[Page-level text extractions]
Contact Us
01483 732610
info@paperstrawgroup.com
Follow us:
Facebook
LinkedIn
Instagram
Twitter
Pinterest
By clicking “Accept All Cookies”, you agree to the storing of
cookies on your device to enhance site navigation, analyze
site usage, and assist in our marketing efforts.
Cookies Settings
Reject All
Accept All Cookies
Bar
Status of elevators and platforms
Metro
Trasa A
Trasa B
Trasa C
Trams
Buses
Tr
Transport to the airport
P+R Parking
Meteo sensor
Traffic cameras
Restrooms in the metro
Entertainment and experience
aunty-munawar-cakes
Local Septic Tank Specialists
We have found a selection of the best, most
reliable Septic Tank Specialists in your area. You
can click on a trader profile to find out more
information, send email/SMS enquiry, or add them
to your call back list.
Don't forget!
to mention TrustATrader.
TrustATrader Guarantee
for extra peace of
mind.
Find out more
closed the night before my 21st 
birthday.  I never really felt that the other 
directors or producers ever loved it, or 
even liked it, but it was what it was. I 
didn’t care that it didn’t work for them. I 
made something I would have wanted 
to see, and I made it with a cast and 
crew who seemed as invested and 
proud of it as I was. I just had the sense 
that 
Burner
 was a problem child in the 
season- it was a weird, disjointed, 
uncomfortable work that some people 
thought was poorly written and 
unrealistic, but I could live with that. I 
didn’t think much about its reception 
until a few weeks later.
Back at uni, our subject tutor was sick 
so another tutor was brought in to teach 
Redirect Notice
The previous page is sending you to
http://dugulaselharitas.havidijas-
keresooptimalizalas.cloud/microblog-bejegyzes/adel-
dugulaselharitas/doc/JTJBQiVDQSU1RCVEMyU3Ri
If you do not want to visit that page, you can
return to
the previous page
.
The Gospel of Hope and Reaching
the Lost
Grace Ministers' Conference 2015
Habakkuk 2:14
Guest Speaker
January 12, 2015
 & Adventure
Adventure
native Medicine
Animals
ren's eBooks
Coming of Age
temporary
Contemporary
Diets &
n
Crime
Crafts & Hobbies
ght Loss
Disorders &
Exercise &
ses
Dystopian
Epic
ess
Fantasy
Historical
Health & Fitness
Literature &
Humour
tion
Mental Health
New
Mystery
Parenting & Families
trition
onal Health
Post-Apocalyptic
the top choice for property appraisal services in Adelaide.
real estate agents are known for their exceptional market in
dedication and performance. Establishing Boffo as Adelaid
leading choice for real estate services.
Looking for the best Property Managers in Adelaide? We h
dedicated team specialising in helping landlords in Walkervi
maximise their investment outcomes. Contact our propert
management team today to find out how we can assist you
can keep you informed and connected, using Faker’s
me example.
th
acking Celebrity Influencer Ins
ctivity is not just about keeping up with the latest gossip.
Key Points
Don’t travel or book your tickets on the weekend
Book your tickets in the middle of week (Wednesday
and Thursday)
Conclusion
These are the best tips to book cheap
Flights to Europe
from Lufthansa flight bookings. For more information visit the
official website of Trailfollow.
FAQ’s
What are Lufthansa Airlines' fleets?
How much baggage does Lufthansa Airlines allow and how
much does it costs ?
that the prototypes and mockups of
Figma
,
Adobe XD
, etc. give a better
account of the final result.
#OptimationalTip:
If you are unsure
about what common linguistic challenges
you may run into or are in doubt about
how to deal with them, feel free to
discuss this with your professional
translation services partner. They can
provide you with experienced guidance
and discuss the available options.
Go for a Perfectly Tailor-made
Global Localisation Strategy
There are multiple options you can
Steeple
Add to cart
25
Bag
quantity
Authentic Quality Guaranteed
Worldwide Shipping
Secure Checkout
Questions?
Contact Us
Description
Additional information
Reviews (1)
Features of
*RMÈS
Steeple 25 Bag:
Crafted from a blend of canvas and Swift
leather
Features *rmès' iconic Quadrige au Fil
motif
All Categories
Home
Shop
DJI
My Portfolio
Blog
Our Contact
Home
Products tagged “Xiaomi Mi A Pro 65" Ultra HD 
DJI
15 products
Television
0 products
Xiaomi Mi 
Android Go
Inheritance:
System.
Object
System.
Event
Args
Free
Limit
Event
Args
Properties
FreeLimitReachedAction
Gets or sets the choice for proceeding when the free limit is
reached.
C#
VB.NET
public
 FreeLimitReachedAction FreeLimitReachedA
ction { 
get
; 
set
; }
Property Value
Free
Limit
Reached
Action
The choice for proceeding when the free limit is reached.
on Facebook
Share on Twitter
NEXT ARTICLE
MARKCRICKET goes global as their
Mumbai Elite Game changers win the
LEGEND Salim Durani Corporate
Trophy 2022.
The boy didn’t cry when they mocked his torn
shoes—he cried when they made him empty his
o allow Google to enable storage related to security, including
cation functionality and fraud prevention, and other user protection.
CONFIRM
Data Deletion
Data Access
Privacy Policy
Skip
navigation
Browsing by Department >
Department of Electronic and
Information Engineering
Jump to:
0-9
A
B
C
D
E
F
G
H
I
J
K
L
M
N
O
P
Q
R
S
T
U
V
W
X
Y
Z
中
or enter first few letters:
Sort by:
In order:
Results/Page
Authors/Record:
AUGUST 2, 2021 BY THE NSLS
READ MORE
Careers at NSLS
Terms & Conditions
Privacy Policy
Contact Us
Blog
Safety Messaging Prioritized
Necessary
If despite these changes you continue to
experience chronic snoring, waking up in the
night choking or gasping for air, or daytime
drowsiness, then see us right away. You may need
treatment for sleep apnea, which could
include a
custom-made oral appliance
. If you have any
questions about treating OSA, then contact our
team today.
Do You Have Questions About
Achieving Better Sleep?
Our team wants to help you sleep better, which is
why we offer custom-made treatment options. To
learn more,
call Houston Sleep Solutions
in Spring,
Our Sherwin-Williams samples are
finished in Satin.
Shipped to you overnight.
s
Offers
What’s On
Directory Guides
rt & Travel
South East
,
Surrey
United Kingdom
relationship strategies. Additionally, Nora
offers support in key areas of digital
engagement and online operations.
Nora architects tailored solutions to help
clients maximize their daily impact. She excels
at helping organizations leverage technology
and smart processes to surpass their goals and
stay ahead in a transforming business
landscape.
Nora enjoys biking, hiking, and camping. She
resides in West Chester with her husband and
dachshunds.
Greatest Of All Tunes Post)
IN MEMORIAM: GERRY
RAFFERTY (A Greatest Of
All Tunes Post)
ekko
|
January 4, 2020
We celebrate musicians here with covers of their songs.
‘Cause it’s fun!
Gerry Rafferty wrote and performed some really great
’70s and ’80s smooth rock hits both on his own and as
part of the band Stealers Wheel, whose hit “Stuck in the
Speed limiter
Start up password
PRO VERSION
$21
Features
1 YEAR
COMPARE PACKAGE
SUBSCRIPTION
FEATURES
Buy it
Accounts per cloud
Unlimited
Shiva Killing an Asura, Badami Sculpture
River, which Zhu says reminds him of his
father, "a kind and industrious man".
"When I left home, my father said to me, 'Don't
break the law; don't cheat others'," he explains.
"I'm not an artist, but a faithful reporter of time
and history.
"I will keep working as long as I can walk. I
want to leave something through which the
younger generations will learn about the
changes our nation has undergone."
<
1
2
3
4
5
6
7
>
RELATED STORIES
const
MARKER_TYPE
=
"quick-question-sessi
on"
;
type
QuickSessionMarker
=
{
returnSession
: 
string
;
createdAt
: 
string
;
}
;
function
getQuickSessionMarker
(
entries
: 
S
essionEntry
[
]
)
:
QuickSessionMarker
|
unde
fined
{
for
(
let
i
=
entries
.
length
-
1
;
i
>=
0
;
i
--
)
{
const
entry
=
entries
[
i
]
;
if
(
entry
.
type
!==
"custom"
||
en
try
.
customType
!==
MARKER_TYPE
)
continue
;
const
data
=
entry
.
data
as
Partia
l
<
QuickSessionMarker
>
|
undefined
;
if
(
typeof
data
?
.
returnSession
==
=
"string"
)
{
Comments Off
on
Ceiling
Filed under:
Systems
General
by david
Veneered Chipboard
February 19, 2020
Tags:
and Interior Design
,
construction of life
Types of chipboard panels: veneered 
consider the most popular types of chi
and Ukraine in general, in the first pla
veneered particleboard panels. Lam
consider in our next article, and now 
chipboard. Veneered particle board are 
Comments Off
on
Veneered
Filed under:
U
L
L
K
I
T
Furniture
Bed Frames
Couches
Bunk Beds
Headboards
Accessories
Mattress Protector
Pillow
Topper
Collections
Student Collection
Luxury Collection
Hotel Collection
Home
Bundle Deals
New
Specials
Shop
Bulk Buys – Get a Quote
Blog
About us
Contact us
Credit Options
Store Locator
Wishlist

## Problem to work on
Where a line in the records above includes the string "made", show it.

## Response
made something I would have wanted 
to see, and I made it with a cast and 
Go for a Perfectly Tailor-made
shoes—he cried when they made him empty his
custom-made oral appliance
why we offer custom-made treatment options. To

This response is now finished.